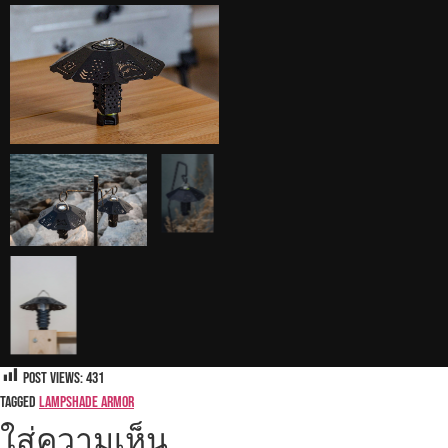
Post Views:
431
Tagged
LAMPSHADE ARMOR
ใส่ความเห็น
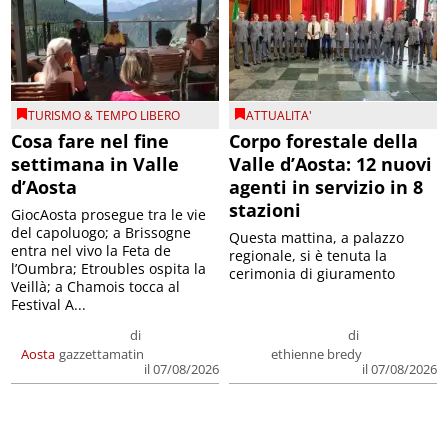
TURISMO & TEMPO LIBERO
ATTUALITA'
Cosa fare nel fine
Corpo forestale della
settimana in Valle
Valle d’Aosta: 12 nuovi
d’Aosta
agenti in servizio in 8
stazioni
GiocAosta prosegue tra le vie
del capoluogo; a Brissogne
Questa mattina, a palazzo
entra nel vivo la Feta de
regionale, si è tenuta la
l’Oumbra; Etroubles ospita la
cerimonia di giuramento
Veillà; a Chamois tocca al
Festival A...
di
di
Aosta
gazzettamatin
ethienne bredy
il 07/08/2026
il 07/08/2026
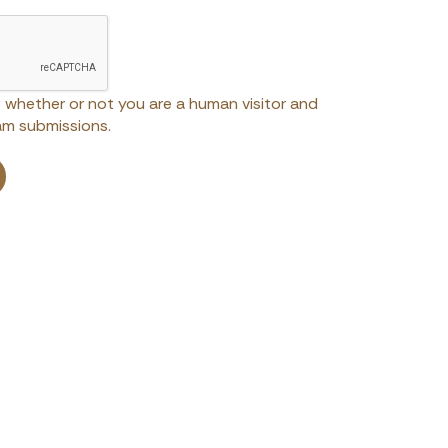
ng whether or not you are a human visitor and
m submissions.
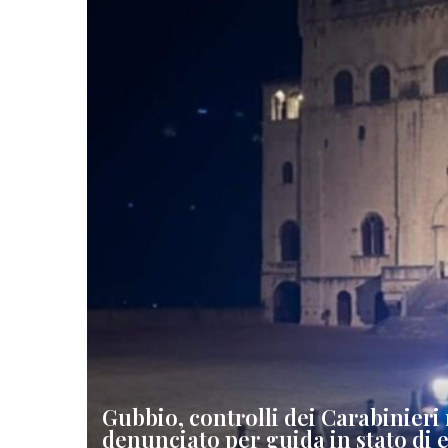
Gubbio, controlli dei Carabinieri
denunciato per guida in stato di 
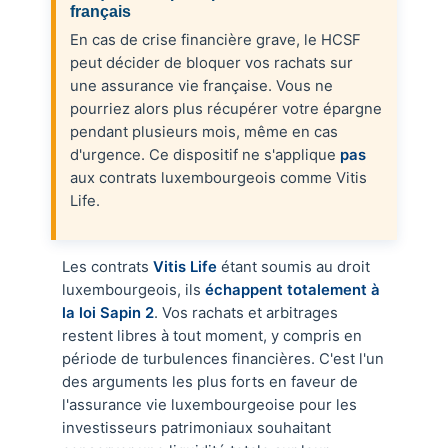
français
En cas de crise financière grave, le HCSF
peut décider de bloquer vos rachats sur
une assurance vie française. Vous ne
pourriez alors plus récupérer votre épargne
pendant plusieurs mois, même en cas
d'urgence. Ce dispositif ne s'applique
pas
aux contrats luxembourgeois comme Vitis
Life.
Les contrats
Vitis Life
étant soumis au droit
luxembourgeois, ils
échappent totalement à
la loi Sapin 2
. Vos rachats et arbitrages
restent libres à tout moment, y compris en
période de turbulences financières. C'est l'un
des arguments les plus forts en faveur de
l'assurance vie luxembourgeoise pour les
investisseurs patrimoniaux souhaitant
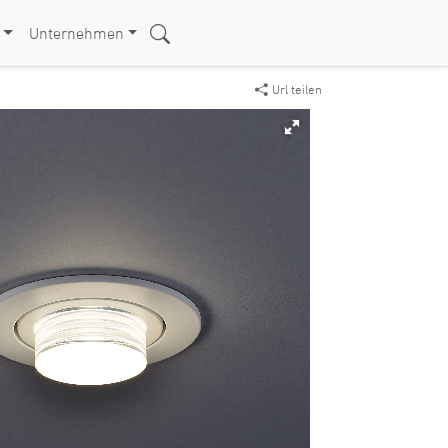
Unternehmen
Url teilen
○ ○ ○ ○ ○
Please list every line of the records that contains "assurance".

• _Exercise result_:
une assurance vie française. Vous ne
l'assurance vie luxembourgeoise pour les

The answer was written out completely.